[Page images and extracted text]
Content starts

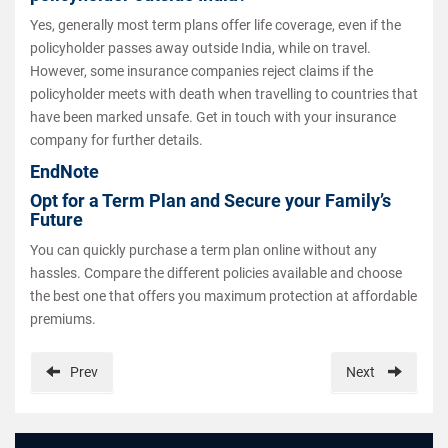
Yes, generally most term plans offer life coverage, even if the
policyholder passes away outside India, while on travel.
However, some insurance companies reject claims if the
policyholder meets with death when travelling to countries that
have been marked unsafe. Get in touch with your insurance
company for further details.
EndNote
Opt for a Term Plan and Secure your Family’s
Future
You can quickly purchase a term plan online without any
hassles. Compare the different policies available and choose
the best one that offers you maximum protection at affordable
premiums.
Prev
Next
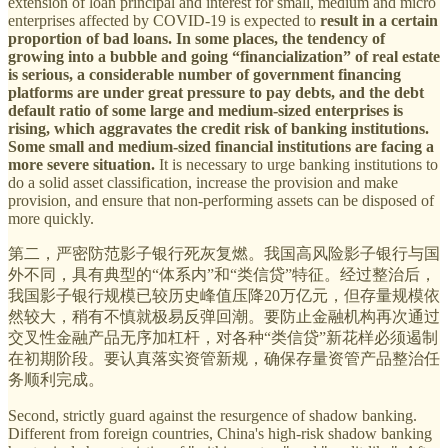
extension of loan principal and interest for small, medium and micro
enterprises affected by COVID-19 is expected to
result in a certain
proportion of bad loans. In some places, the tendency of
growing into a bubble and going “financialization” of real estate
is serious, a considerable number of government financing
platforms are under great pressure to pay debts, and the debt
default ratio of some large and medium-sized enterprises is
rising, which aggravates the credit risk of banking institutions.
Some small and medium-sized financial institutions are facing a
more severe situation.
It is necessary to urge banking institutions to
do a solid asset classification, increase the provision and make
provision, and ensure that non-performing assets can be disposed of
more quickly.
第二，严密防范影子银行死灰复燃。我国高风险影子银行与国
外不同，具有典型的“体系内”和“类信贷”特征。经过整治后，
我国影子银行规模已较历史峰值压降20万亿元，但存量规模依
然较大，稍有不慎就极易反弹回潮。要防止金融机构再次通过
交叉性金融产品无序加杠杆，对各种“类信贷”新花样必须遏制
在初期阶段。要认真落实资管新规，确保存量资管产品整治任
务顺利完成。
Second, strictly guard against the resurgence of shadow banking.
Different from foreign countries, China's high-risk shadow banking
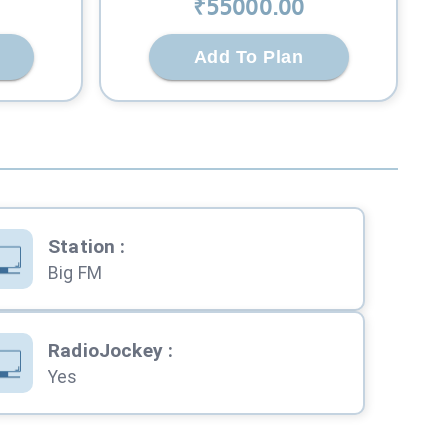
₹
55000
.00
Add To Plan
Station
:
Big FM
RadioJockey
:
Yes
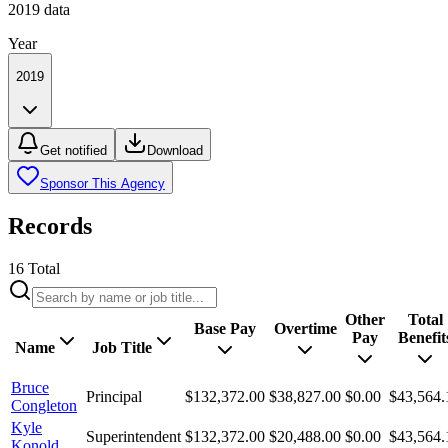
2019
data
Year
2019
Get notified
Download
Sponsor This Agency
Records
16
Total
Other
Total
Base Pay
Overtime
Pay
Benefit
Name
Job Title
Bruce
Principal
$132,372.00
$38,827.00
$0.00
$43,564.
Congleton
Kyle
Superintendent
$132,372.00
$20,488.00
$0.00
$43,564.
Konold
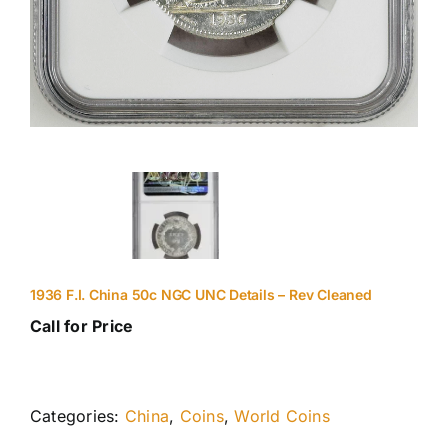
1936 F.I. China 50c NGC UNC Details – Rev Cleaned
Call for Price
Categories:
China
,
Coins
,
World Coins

Content ends

> **Problem to solve**:
Tell how many lines in the data above hold "quickly". Nothing but the number.

> **Completed task**:
2